Today we witness havoc: bullying, rolling and other uncivil behavior, exponential rates of anxiety, depression, self-harm; a fragmented, distressed, polarized world.
“Why would anyone treat their customers that way?” asks Haidt. “Because the users are not really the customers for most social media companies. When platforms offer access to information or services for free, it’s usually because the users are the product. Their attention is a precious substance that companies extract and sell to their paying customers—the advertisers.

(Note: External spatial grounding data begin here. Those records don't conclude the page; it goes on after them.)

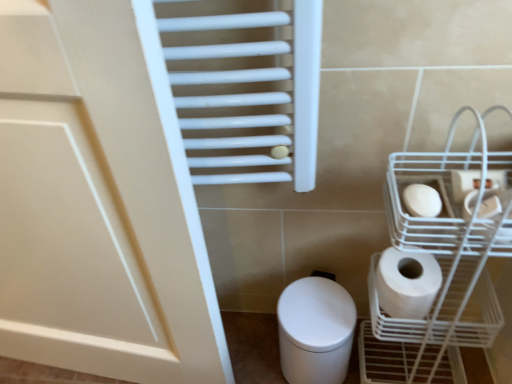 Locate an element on the screen. The height and width of the screenshot is (384, 512). white glossy bidet at lower center is located at coordinates (315, 330).

Describe the element at coordinates (407, 283) in the screenshot. I see `white matte toilet paper at lower right, the third toilet paper when ordered from top to bottom` at that location.

At what (x,y) coordinates should I click in order to perform the action: click on white glossy bidet at lower center. Please return your answer as a coordinate pair (x, y). Looking at the image, I should click on (315, 330).

Is there a large distance between white matte toilet paper at right, which is the 2th toilet paper from bottom to top, and white wire basket at lower right?

No, there isn't a large distance between white matte toilet paper at right, which is the 2th toilet paper from bottom to top, and white wire basket at lower right.

From the picture: Is white matte toilet paper at right, which is the 2th toilet paper from bottom to top, not within white wire basket at lower right?

That's incorrect, white matte toilet paper at right, which is the 2th toilet paper from bottom to top, is not completely outside white wire basket at lower right.

From the image's perspective, is white matte toilet paper at right, which is counted as the second toilet paper, starting from the top, on top of white wire basket at lower right?

Yes.

In terms of height, does white matte toilet paper at lower right, the third toilet paper when ordered from top to bottom, look taller or shorter compared to white wire basket at lower right?

In the image, white matte toilet paper at lower right, the third toilet paper when ordered from top to bottom, appears to be shorter than white wire basket at lower right.

Considering the sizes of objects white matte toilet paper at lower right, the first toilet paper in the bottom-to-top sequence, and white wire basket at lower right in the image provided, who is smaller, white matte toilet paper at lower right, the first toilet paper in the bottom-to-top sequence, or white wire basket at lower right?

With smaller size is white matte toilet paper at lower right, the first toilet paper in the bottom-to-top sequence.

Is white matte toilet paper at lower right, the third toilet paper when ordered from top to bottom, facing towards white wire basket at lower right?

Yes.

Which object is closer to the camera, white matte toilet paper at right, which is counted as the second toilet paper, starting from the top, or white glossy bidet at lower center?

white matte toilet paper at right, which is counted as the second toilet paper, starting from the top.

From the image's perspective, which is above, white matte toilet paper at right, which is the 2th toilet paper from bottom to top, or white glossy bidet at lower center?

white matte toilet paper at right, which is the 2th toilet paper from bottom to top, appears higher in the image.

Is white glossy bidet at lower center at the back of white matte toilet paper at right, which is the 2th toilet paper from bottom to top?

white matte toilet paper at right, which is the 2th toilet paper from bottom to top, is not turned away from white glossy bidet at lower center.

Which is closer to the camera, (416,192) or (297,337)?

Clearly, point (416,192) is closer to the camera than point (297,337).

Is the surface of white glossy bidet at lower center in direct contact with white wire basket at lower right?

white glossy bidet at lower center and white wire basket at lower right are clearly separated.

I want to click on basket on the right of white glossy bidet at lower center, so click(450, 243).

Can we say white glossy bidet at lower center lies outside white wire basket at lower right?

Yes, white glossy bidet at lower center is not within white wire basket at lower right.

From the image's perspective, does white glossy bidet at lower center appear higher than white wire basket at lower right?

No.

From the image's perspective, is white matte toilet paper at right, which is counted as the second toilet paper, starting from the top, below white matte toilet paper at lower right, the first toilet paper in the bottom-to-top sequence?

No, from the image's perspective, white matte toilet paper at right, which is counted as the second toilet paper, starting from the top, is not beneath white matte toilet paper at lower right, the first toilet paper in the bottom-to-top sequence.

You are a GUI agent. You are given a task and a screenshot of the screen. Output one action in this format:
    pyautogui.click(x=<x>, y=<y>)
    Task: Click on the toilet paper on the left of white matte toilet paper at lower right, the first toilet paper in the bottom-to-top sequence
    This screenshot has height=384, width=512.
    Given the screenshot: What is the action you would take?
    pyautogui.click(x=422, y=200)

Is white matte toilet paper at right, which is counted as the second toilet paper, starting from the top, aimed at white matte toilet paper at lower right, the third toilet paper when ordered from top to bottom?

No, white matte toilet paper at right, which is counted as the second toilet paper, starting from the top, is not facing towards white matte toilet paper at lower right, the third toilet paper when ordered from top to bottom.

Considering the relative sizes of white glossy bidet at lower center and white matte toilet paper at lower right, the third toilet paper when ordered from top to bottom, in the image provided, is white glossy bidet at lower center shorter than white matte toilet paper at lower right, the third toilet paper when ordered from top to bottom,?

In fact, white glossy bidet at lower center may be taller than white matte toilet paper at lower right, the third toilet paper when ordered from top to bottom.

Considering the positions of point (291, 339) and point (417, 309), is point (291, 339) closer or farther from the camera than point (417, 309)?

Point (291, 339).

How different are the orientations of white glossy bidet at lower center and white matte toilet paper at lower right, the third toilet paper when ordered from top to bottom, in degrees?

The facing directions of white glossy bidet at lower center and white matte toilet paper at lower right, the third toilet paper when ordered from top to bottom, are 0.517 degrees apart.

From the image's perspective, between white glossy bidet at lower center and white matte toilet paper at lower right, the first toilet paper in the bottom-to-top sequence, who is located below?

white glossy bidet at lower center.

From their relative heights in the image, would you say white wire basket at lower right is taller or shorter than white glossy bidet at lower center?

white wire basket at lower right is taller than white glossy bidet at lower center.

Find the location of `basket located in front of the white glossy bidet at lower center`. basket located in front of the white glossy bidet at lower center is located at coordinates (450, 243).

How different are the orientations of white wire basket at lower right and white glossy bidet at lower center in degrees?

0.517 degrees separate the facing orientations of white wire basket at lower right and white glossy bidet at lower center.

Does white wire basket at lower right lie behind white glossy bidet at lower center?

No, it is not.

Locate an element on the screen. This screenshot has width=512, height=384. basket that is in front of the white matte toilet paper at right, which is the 2th toilet paper from bottom to top is located at coordinates (450, 243).

Where is `the 1st toilet paper to the left when counting from the white wire basket at lower right`? Image resolution: width=512 pixels, height=384 pixels. the 1st toilet paper to the left when counting from the white wire basket at lower right is located at coordinates (407, 283).

Based on their spatial positions, is white matte toilet paper at right, which is the 2th toilet paper from bottom to top, or white matte toilet paper at lower right, the first toilet paper in the bottom-to-top sequence, further from white wire basket at lower right?

The object further to white wire basket at lower right is white matte toilet paper at right, which is the 2th toilet paper from bottom to top.

When comparing their distances from white wire basket at lower right, does white glossy bidet at lower center or white matte toilet paper at right, which is counted as the second toilet paper, starting from the top, seem further?

→ white glossy bidet at lower center is further to white wire basket at lower right.

From the image, which object appears to be farther from white matte toilet paper at lower right, the first toilet paper in the bottom-to-top sequence, white wire basket at lower right or white matte toilet paper at right, which is the 2th toilet paper from bottom to top?

white matte toilet paper at right, which is the 2th toilet paper from bottom to top, is further to white matte toilet paper at lower right, the first toilet paper in the bottom-to-top sequence.

From the image, which object appears to be farther from white matte toilet paper at lower right, the first toilet paper in the bottom-to-top sequence, white glossy bidet at lower center or white wire basket at lower right?

The object further to white matte toilet paper at lower right, the first toilet paper in the bottom-to-top sequence, is white glossy bidet at lower center.

From the image, which object appears to be farther from white matte toilet paper at right, which is the 2th toilet paper from bottom to top, white glossy bidet at lower center or white matte toilet paper at lower right, the first toilet paper in the bottom-to-top sequence?

white glossy bidet at lower center.

Estimate the real-world distances between objects in this image. Which object is closer to white wire basket at lower right, white glossy bidet at lower center or white matte toilet paper at right, which is the 1th toilet paper in top-to-bottom order?

Based on the image, white matte toilet paper at right, which is the 1th toilet paper in top-to-bottom order, appears to be nearer to white wire basket at lower right.

From the image, which object appears to be nearer to white matte toilet paper at right, which is the 1th toilet paper in top-to-bottom order, white matte toilet paper at right, which is the 2th toilet paper from bottom to top, or white glossy bidet at lower center?

Answer: white matte toilet paper at right, which is the 2th toilet paper from bottom to top.

Estimate the real-world distances between objects in this image. Which object is closer to white matte toilet paper at lower right, the first toilet paper in the bottom-to-top sequence, white matte toilet paper at right, which is the 2th toilet paper from bottom to top, or white wire basket at lower right?

Among the two, white wire basket at lower right is located nearer to white matte toilet paper at lower right, the first toilet paper in the bottom-to-top sequence.

Identify the location of basket between white matte toilet paper at right, which is counted as the second toilet paper, starting from the top, and white glossy bidet at lower center from top to bottom. This screenshot has width=512, height=384. (450, 243).

This screenshot has height=384, width=512. I want to click on basket between white matte toilet paper at right, which is the 1th toilet paper in top-to-bottom order, and white glossy bidet at lower center in the up-down direction, so click(450, 243).

The height and width of the screenshot is (384, 512). Find the location of `toilet paper between white matte toilet paper at right, placed as the 3th toilet paper when sorted from bottom to top, and white matte toilet paper at lower right, the first toilet paper in the bottom-to-top sequence, from top to bottom`. toilet paper between white matte toilet paper at right, placed as the 3th toilet paper when sorted from bottom to top, and white matte toilet paper at lower right, the first toilet paper in the bottom-to-top sequence, from top to bottom is located at coordinates tap(422, 200).

The width and height of the screenshot is (512, 384). Identify the location of toilet paper between white wire basket at lower right and white matte toilet paper at right, placed as the 3th toilet paper when sorted from bottom to top, along the z-axis. (422, 200).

“The companies are competing against each other for users’ attention, and like gambling casinos, they’ll do anything to hold on to their users even if they harm them in the process. We need to change the incentives so that companies behave differently, as has happened in many other industries. Think of food safety regulation in the Progressive Era, or automotive safety regulations in the 1960s, both of which contributed to the long-running decline in children’s mortality rates.”
In 2013, British filmmaker Beeban Kidron created the documentary “InRealLife” about how technology companies treat teens online. Incensed by what she learned, she listed design standards for these businesses to adopt. The Age-Appropriate Design Code took effect in the UK in 2020, and advocated policies in children’s best interests.
“For example, it is usually the case that the best interest of the child is served by setting all defaults about privacy to the highest standard, while the best interest of the company is served by making the child’s post visible to the widest audience possible. The law therefore requires that the default settings for minors be private; the child must make an active choice to change a setting if she wants her posts to be viewable by strangers.”
To critics wary of any government regulation, Haidt says, “most of the harms platforms are responsible for are not about what other users are posting (which is hard for platforms to monitor and control) but about design decisions that are 100 percent within the control of the platforms that incentivize or amplify harmful experiences.”
Haidt calls on governments to raise the age of internet adulthood to 16 (or if possible, 18), and calls on businesses to make better age verification features, among others. The future of our youth depends on urgent action today.